_YOUR INSTRUCTIONS_.
Filter the records down to the lines that hold the word "mentre", and copy each of those lines.
___ EXCERPTED RECORDS
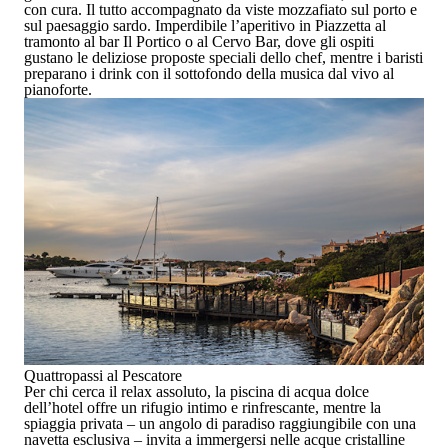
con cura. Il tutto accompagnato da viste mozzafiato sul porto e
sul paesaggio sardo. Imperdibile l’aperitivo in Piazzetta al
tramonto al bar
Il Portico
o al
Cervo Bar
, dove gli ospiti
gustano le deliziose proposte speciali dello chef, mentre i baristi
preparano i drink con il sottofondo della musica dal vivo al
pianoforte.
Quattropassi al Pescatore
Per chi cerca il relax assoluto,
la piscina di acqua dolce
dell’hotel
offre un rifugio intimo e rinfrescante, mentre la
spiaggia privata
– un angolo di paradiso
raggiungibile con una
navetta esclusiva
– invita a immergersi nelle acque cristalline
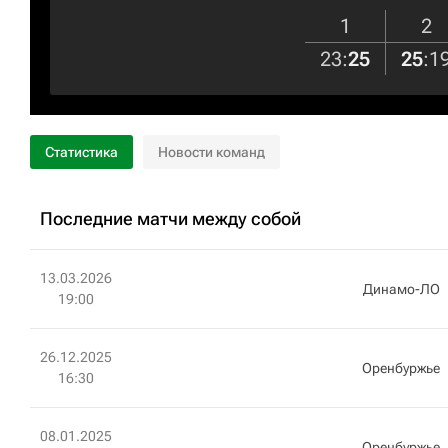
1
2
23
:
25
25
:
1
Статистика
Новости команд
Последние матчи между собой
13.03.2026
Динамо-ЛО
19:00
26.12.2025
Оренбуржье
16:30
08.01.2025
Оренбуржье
______
___ EXCERPTED RECORDS
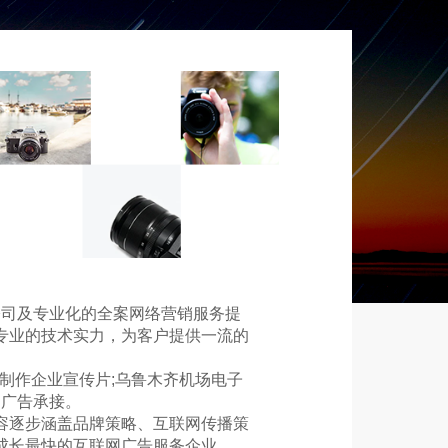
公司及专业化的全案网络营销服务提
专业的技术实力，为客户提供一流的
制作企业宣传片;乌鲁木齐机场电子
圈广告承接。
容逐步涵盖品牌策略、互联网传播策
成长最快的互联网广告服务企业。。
______
___ EXCERPTED RECORDS
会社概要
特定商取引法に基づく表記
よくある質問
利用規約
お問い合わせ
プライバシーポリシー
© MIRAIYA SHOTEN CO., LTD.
______
_WRITTEN SOLUTION_.
gustano le deliziose proposte speciali dello chef, mentre i baristi
offre un rifugio intimo e rinfrescante, mentre la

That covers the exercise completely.